Now to create an individual classifier. Following the steps above, we first create the empty array then loop through the training set. Using enumerate to get both the index and value easily, I take the euclidean distance between our individual point and the training example, then append that to the distance array along with the index.

dist_and_ind = []

for ix,ex in enumerate(self.x_train):
            dist = euclidean_distance(x_test_individual,ex)
            dist_and_ind.append([dist,ix])

By the way, this is the euclidean distance function — it’s very simple.

def euclidean_distance(x1,x2):
    x1=np.array(x1)
    x2=np.array(x2)
    return np.sqrt(np.sum(np.square(x1-x2)))

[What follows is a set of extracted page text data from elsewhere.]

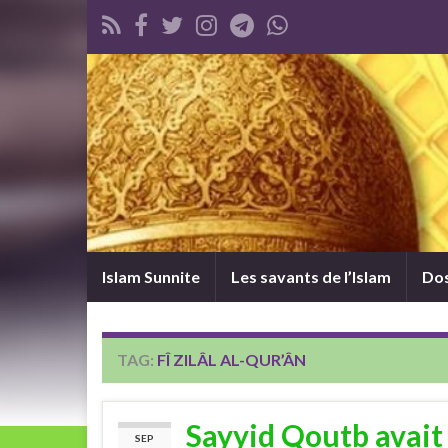
Islam Sunnite
Les savants de l’Islam
Dos
TAG:
FÎ ZILÂL AL-QUR’ÂN
Sayyid Qoutb avait
SEP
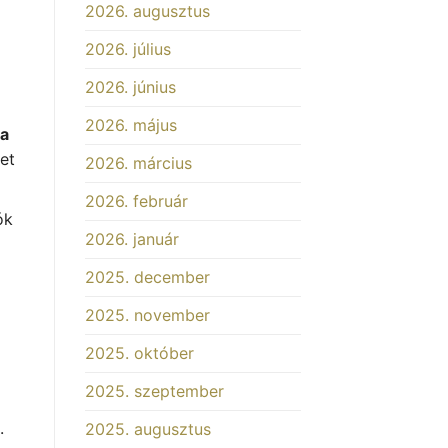
2026. augusztus
mélange
dans
2026. július
la
parfumerie
arabe
2026. június
2026. május
a
het
2026. március
2026. február
ók
2026. január
2025. december
2025. november
2025. október
2025. szeptember
.
2025. augusztus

Now we’ve got all of our distances for that test point. To find the closest point, I used np.argsort just on the distance column of dist_and_ind(). Take the first num_neighbors of the distance array and just keep the indices.

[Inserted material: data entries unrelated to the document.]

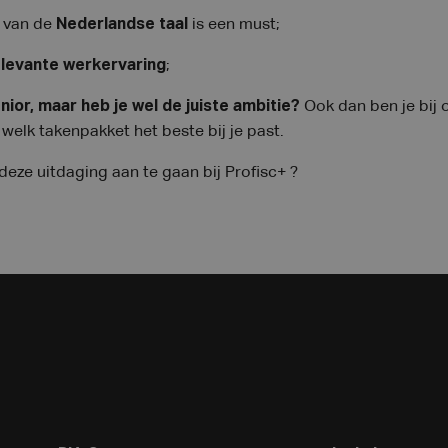
 van de
Nederlandse
taal
is een must;
elevante
werkervaring
;
nior, maar heb je wel de juiste ambitie?
Ook dan ben je bij
welk takenpakket het beste bij je past.
deze uitdaging aan te gaan bij Profisc+ ?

dist_and_ind = np.array(dist_and_ind)
dist_and_ind = dist_and_ind[dist_and_ind[:,0].argsort()]
desired_indices = dist_and_ind[:self.num_neighbors,1].astype(np.int32)

Finally, we can use those indices of the close points to find their corresponding flower class. We want the most common occurence. So rounding the mean value will do.

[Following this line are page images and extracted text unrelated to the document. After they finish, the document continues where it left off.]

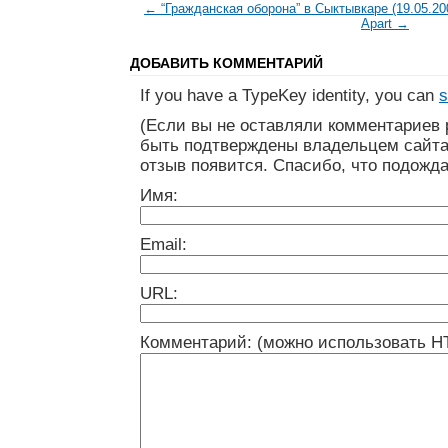
← “Гражданская оборона” в Сыктывкаре (19.05.20
Apart →
ДОБАВИТЬ КОММЕНТАРИЙ
If you have a TypeKey identity, you can
s
(Если вы не оставляли комментариев 
быть подтверждены владельцем сайта
отзыв появится. Спасибо, что подожда
Имя:
Email:
URL:
Комментарий: (можно использовать H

return np.round(np.mean(self.y_train[desired_indices]))

That looks good! Here’s the full thing.

def classify_individual(self, x_test_individual):
        dist_and_ind = []
        for ix,ex in enumerate(self.x_train):
            dist = euclidean_distance(x_test_individual,ex)
            dist_and_ind.append([dist,ix])
      
        dist_and_ind = np.array(dist_and_ind)
        dist_and_ind = dist_and_ind[dist_and_ind[:,0].argsort()]
        desired_indices = dist_and_ind[:self.num_neighbors,1].astype(np.int32)
        return np.round(np.mean(self.y_train[desired_indices]))

All the rest we have to do is just apply this function to all the test points. I

def classify(self):
        pred_labels=[]
        for i in self.x_test:
            pred_label = self.classify_individual(i)
            pred_labels.append(pred_label)

Here’s the full class:

class KNN:
    def __init__(self,x_train, y_train,x_test,y_test, num_neighbors):
        self.x_train = x_train
        self.y_train = y_train
        self.x_test = x_test
        self.y_test = y_test
        self.num_neighbors = num_neighbors
    def classify_individual(self, x_test_individual):
        dist_and_ind = []
        for ix,ex in enumerate(self.x_train):
            dist = euclidean_distance(x_test_individual,ex)
            dist_and_ind.append([dist,ix])
      
        dist_and_ind = np.array(dist_and_ind)
        dist_and_ind = dist_and_ind[dist_and_ind[:,0].argsort()]
        desired_indices = dist_and_ind[:self.num_neighbors,1].astype(np.int32)
        return np.round(np.mean(self.y_train[desired_indices]))

    def classify(self):
        pred_labels=[]
        for i in self.x_test:
            pred_label = self.classify_individual(i)
            pred_labels.append(pred_label)
        
        return pred_labels
    def error(self):
        pred_labels = self.classify()
        return np.mean( pred_labels != self.y_test )

The last error function is just to determine the percentage of wrong guesses.

The Moment of Truth

Initialize our KNN object.

knn = KNN(X_train,y_train,X_test,y_test,5)

Run the error.

knn.error()

0.0

Success! Out of 15 test points, our KNN classifier didn’t make a single mistake, even with those tricky non-linear groups that seemed difficult to separate.